I only have a 100 yard spot to shoot. I have an Idaho elk hunt in october where the ranges are 400 + yards. I put a target at the bottom of a tall cardboard target. Using my Vortex Razor's internal bullet drop comp. I checked zero on my 300 Win Mag using 180 gr. Federal Trophy Bonded tip factory. My zero was 2' high at 100. Now using the scopes 300, 400, and 500 yard marks I aimed at my zero spot and shot at the yardage mentioned above. My 300 yard mark was right on at 6.5 inches of holdover. The 400 yard was 14.7 inches high vs Federals 19.2 inch,
THe 500 yard was for me 22.5 inches vs Federal's 38.6 inches. The Federal info came from the ballistic calculator. My rifle can't be shooting that flat so can someone explain where I went wrong
I will admit that I am Jr. High level talking to college level, but I chose to go a different route. I do not like to ball park anything. If I am shooting at an animal at lengthy yardages, I don't shoot unless everything is right. So, I have a program that is for my bullet, my scope height and my velocity. I have used many scopes but have a NXS with fine cross hair with dot. I use a leica rangefinder and click my scope to the exact yardage and hold on, with a perfect clear sight picture. There are many good programs to choose, the one that I use is very accurate. I talked to a sniper and we were talking about this and he said they use the marks because they have to shoot quickly and don't need to be exact, a body hit from waist to neck is good enough. He said that in cases where there is time they also click to exact points. I have also used a scope with 1/8 minute clicks and prefer having "finer" adjustments.

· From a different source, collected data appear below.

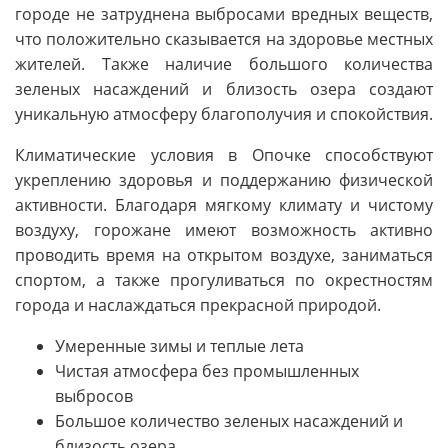
городе не затруднена выбросами вредных веществ,
что положительно сказывается на здоровье местных
жителей. Также наличие большого количества
зеленых насаждений и близость озера создают
уникальную атмосферу благополучия и спокойствия.
Климатические условия в Опочке способствуют
укреплению здоровья и поддержанию физической
активности. Благодаря мягкому климату и чистому
воздуху, горожане имеют возможность активно
проводить время на открытом воздухе, заниматься
спортом, а также прогуливаться по окрестностям
города и наслаждаться прекрасной природой.
Умеренные зимы и теплые лета
Чистая атмосфера без промышленных
выбросов
Большое количество зеленых насаждений и
близость озера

At 1000 yards 1 click makes a difference when using scope with 1/4 minute clicks. Guess I am just old school.
 
This goes to show two things.....
1...Lance has too much free time on his hands.....
2...no matter what the stadia lines are...if the bullets path doesn't follow...it won't work perfectly.....
 
I have a 270 win I took an older speer manual with the bullet drop tables in it and tested them out to see if they were accurate. Velocity and the coefficient were plugged in and it told me for a 300 yrd zero to set my 100 yrd zero 1.5 inches high. So after doing that I then fired a group at 300 yrd. I was surprised at how close it came it was low about a 1/8th of a inch not enough to make a difference.
 
As someone already pointed out I'm sure the OP has a vortex Razor LH in 2-10 with the G4 reticle. It's a good scope and reticle that should do what he's asking it to do. From his posts I see two likely issues-

1) that reticle will only give you the drops/MOAs indicated in the manual when it's on its highest power. Turning it to "almost" all the way up won't work, it's got to be all the way at 10x

2) you're not actually zeroed at 200 yards. 2" high at 100 doesn't make you actually zeroed at 200. Hopefully you can practice out to 400 before your hunt but that can be hard many places. If at all possible, AT LEAST find a range that goes out to 200 and get a true 200 yard zero. If you can do that, and you remember to turn your scope up all the way before using the reticle to take a shot, you should be good out to 400.